Claudia's email arrived at just the right time. Earlier this evening I was contemplating what big changes going on in our world really make a difference. One friend sees the world through Tom Friedman's glasses; another looks at everything as a result of Moore's Law. What trends do you feel are rattling our collective cage? My candidates are:
  • The rise of individuals over institutions. Empowerment. Blogging gives universal voice. The predictions of the Cluetrain are happening. Web 2.0 is two-way. Free agent nation. Dan Pink sees a conceptual age ahead that celebrates design. Perhaps the balance that needs rejiggering is logic/emotion.
  • Biological model is replacing machine model. Taylorism in death throes. Numbers are bullshit. Organizations are organisms. Lessons of world war II. ADDIE goes out with the trash.
  • Complexity are us. Unpredictability. Infinite connections. Disproportionate responses.
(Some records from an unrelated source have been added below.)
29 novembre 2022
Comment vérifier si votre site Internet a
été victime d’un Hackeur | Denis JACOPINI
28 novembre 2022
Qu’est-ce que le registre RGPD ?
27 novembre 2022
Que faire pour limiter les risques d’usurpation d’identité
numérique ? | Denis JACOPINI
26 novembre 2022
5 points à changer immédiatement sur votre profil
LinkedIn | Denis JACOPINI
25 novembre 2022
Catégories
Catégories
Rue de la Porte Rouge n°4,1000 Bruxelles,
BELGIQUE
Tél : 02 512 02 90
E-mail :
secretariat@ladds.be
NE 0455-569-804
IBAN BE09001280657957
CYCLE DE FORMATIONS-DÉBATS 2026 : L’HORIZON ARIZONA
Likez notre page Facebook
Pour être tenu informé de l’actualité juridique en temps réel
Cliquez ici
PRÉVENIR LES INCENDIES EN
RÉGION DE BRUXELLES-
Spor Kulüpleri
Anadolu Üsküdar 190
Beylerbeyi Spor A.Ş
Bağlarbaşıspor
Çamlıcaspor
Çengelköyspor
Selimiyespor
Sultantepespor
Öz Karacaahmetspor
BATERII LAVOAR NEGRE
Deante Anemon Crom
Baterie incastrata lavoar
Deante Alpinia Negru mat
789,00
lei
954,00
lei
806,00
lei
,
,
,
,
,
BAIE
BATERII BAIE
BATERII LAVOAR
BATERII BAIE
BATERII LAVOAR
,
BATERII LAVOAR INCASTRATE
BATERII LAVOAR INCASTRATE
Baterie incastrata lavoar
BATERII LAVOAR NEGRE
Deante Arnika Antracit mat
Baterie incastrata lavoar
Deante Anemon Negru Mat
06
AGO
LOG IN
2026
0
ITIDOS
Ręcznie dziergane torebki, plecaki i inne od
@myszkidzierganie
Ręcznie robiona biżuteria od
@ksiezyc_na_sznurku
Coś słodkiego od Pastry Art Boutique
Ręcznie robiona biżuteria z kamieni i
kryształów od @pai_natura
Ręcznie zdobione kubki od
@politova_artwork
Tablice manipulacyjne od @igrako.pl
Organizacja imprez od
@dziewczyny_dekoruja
Ending the illusion of control. Shit happens. Incredible upside potential. No more God as watchmaker. No more Cartesian breakdowns.
  • Just us humans. Three brains. Emotional. Lobes faking us out. Competing simpletons. Now augemented. Our footprint now big enough to be dangerous to survival of the earth..
  • Accelerating change. Can exponential change continue? In bio, nano, socio, auto, etc. all at once. When do the wheels fly off the vehicle? It's tough to keep up. Nirvana or Armageddon?
  • Network effects. Networks growing together into a single mesh of information, communications, genetics, nanotech, and access to people. Metcalf's Law: exponential rewards. Code is code. Singularity in commerce. Elsewhere? Is it all one big thing?
  • The world is flat. It's a small world after all. Global competition? No, global cooperation. Interoperability.